Friday, January 09, 2009

The Oooliad: An Alimentary Epic, Prologue

"We usually react squeamishly to shit as if it were something bad.
But if we look into the matter we see that it could be the most
valuable substance on earth, because all life comes from shit and
returns to shit."

Vladimir Voinovich, The Life and Extraordinary Adventures of Private Ivan Chonkin

Prologue on Olympus: Olympus and Hera's Anger

Hera's wrath, to Oooli the direful spring
Of turds unnumber'd, heavenly host, sing!

Et passim, ad nauseam!(Cough) One can't sing in the grande style the dire travails
our heroine endured at the terminus of her alimentary canal.
From the Queen of the Gods the ruinous bolt shot. Jealousy and Ennui poured
calumnies in her ear about Zeus' love. And to her Brother-mate she sped.

Zeus, at the time, was being spray-tanned by Ganymede. Thumbing through an issue
of US and shaking his Hoary Locks to music on his iPod. Ageless and careless,
the Gods were like wealthy Americans. And, like them, too, the Recession was fodder
for Banquet Hall bon-mots.

Espying Hera from the corner of his eyes, he nudged fair Ganymede and issued
a few sighs.
"Who is this Maiden you openly try to seduce?
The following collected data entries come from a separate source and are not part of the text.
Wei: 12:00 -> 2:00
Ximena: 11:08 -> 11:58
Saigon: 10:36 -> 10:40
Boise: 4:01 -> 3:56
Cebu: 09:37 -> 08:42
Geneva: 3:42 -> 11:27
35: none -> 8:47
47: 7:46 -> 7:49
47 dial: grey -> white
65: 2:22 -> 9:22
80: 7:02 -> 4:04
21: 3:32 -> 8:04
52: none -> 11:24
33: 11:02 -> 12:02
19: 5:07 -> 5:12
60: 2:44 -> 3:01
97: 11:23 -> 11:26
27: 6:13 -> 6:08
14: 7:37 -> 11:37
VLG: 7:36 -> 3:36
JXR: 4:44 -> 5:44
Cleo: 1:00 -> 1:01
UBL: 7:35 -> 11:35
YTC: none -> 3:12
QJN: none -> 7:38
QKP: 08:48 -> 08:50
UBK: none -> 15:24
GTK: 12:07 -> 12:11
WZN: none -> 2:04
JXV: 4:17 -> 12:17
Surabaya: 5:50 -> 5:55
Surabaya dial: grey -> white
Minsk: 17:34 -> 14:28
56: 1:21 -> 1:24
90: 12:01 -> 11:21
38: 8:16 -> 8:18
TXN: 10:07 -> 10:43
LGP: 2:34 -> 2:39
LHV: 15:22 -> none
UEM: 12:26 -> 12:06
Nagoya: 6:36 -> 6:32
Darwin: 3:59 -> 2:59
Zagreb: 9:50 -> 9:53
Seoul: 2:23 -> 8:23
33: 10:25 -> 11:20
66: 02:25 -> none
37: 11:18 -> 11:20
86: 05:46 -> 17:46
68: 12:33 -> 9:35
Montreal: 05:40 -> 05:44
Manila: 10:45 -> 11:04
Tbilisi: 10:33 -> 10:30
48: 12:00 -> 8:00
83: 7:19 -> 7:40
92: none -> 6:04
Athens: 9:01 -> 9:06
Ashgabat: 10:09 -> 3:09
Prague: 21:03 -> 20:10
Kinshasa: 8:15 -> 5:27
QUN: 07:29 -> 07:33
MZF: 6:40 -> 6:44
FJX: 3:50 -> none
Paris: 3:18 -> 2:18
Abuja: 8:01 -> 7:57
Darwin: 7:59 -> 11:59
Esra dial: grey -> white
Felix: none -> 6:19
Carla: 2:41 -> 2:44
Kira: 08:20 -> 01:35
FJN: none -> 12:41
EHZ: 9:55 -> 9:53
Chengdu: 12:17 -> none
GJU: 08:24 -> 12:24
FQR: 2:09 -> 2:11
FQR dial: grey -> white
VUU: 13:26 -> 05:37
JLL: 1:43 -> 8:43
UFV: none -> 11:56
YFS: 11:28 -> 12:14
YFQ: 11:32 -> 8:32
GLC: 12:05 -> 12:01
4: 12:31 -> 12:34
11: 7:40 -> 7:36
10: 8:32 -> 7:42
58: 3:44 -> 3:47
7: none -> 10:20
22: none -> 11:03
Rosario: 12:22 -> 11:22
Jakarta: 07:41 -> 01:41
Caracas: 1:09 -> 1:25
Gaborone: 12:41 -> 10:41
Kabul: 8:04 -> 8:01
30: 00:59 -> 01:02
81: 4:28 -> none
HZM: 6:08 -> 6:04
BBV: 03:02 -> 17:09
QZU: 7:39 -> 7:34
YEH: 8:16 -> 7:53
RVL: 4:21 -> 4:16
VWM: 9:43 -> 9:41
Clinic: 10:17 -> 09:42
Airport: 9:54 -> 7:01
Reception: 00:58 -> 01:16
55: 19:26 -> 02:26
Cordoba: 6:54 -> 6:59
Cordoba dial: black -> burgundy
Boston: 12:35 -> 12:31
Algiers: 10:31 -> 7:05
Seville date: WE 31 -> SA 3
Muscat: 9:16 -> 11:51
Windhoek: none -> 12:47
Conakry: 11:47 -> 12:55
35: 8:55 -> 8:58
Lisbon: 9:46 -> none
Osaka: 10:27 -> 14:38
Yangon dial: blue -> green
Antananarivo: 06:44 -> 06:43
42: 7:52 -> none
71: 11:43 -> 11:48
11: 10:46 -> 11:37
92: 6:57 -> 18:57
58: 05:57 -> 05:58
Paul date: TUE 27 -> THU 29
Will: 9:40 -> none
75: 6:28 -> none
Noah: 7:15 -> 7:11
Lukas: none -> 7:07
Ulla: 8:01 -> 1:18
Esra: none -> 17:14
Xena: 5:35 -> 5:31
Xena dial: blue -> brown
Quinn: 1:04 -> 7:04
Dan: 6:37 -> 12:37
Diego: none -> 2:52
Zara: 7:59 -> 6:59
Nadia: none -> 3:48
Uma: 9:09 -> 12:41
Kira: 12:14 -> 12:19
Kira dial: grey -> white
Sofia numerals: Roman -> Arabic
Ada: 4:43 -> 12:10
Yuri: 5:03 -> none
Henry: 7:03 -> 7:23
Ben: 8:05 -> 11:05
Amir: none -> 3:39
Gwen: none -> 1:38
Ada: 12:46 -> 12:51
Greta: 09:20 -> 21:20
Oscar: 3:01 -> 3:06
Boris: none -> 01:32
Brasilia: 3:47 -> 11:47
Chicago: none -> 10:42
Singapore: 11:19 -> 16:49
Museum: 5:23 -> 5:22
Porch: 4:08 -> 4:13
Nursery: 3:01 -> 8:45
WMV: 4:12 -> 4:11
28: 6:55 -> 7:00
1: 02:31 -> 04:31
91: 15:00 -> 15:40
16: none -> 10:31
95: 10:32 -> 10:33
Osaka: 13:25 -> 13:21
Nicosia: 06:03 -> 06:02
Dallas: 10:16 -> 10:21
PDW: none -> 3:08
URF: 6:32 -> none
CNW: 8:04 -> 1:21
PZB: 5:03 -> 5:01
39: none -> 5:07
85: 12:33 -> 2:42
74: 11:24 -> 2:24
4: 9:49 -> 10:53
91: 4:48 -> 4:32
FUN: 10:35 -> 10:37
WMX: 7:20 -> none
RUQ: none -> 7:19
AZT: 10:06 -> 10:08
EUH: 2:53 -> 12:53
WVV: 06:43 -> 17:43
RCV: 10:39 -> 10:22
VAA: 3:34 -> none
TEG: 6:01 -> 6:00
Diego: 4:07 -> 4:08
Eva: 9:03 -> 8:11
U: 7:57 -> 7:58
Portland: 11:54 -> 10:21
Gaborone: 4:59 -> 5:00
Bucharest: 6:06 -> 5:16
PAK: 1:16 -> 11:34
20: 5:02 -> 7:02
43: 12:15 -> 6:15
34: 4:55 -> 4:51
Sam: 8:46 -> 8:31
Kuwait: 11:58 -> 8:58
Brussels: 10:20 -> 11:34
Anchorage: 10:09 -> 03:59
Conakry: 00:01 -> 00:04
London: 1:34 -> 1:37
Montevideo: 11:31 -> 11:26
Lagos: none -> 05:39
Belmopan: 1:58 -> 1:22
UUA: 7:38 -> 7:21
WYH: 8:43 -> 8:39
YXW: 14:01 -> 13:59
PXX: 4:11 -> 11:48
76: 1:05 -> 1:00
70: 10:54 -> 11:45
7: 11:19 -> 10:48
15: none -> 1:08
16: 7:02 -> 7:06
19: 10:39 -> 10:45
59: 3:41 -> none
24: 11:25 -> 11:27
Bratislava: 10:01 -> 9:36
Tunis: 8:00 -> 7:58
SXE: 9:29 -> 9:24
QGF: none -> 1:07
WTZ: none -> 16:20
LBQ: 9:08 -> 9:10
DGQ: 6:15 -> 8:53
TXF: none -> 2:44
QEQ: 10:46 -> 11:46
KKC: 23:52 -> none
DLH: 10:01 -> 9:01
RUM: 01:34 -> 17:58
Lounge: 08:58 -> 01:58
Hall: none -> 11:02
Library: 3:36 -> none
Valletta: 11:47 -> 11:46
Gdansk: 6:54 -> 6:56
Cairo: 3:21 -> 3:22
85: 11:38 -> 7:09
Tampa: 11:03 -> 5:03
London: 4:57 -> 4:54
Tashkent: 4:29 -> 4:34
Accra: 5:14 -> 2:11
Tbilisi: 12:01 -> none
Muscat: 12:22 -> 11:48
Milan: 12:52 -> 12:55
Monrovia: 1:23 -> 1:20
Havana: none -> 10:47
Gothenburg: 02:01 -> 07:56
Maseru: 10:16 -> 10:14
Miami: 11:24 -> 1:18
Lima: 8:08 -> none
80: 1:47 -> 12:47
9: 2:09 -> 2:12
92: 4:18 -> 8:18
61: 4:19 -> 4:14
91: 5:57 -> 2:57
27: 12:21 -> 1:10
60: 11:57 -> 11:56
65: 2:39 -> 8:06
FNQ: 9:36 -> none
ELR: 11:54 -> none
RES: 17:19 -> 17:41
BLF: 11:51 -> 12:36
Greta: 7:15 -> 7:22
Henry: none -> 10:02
You only curse those you woo!
Two attempts have I heard, luckily failed. Now her very bowels I shall travail!"
"Shush dear Queen. It's only respite from the monotony. The girl drives a truck
with a gun-rack. She's a hillbilly! A match to you? No! A mere dalliance."
"Two attempts you fool! Once as a Rat, the next, a mouse! Once more and I'll
have Hephaestus geld you!"
"Hold thy threats and know your place! It may be different down there, but here,
nothing's changed!"
And Zeus' threat hit home and Hera began to blubber. Nothing changed, not even
Hera's hard heart.

The Gods were stuck between boredom and bemusement. Apollo ruled the Mount
with his son Aesculapius. Ambrosia, after so many years, tasted flat, gave no mirth.
Pill-time was the rage. Ganymede and Hebe pushed the cart at 6 hour intervals.
Zeus took Xanax. Hera,Paxil. Hermes was off on a cloud doing Crystal Meth. Ares,
after Aeons of War, was morbidly obese, took Lipitor and desired a Gastric By-Pass.
Aphrodite, his wife, had Chlamydia and wanted her breasts augmented.

In short Olympus, by dint of years of mortals' oblivion, had went neurotic
and became a clinic. Yearning for times when they actually mattered, they now
were nostalgic voyeurs, watching Reality TV and reading the Papers. Men had reached
the moon and made a pill to make them more virile. Why call upon the Gods' when they
did all by their own mettle? This deepened their sadness and they acted like parents
who have lost their children.

They had become myths for skinny pedants to argue over. Heroes and fair
maidens no longer vied for their favor. No fatted calf on the spit roasted for them.
Steaks, hamburgers and hot-dogs were insults.

So fortune and misfortune came from them as from a Lottery. They were careless,
fickle, yet still had the power of Deities.